ASSIGNMENT:
Could you write out, word for word, each line from the one containing "Plazo y presentación de solicitudes" to the last line of the data below, both included and nothing more?

---*---

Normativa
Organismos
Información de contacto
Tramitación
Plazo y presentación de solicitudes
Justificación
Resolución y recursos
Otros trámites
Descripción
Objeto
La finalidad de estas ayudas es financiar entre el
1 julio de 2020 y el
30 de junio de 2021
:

---*---

YOUR SOLUTION:
Plazo y presentación de solicitudes
Justificación
Resolución y recursos
Otros trámites
Descripción
Objeto
La finalidad de estas ayudas es financiar entre el
1 julio de 2020 y el
30 de junio de 2021
:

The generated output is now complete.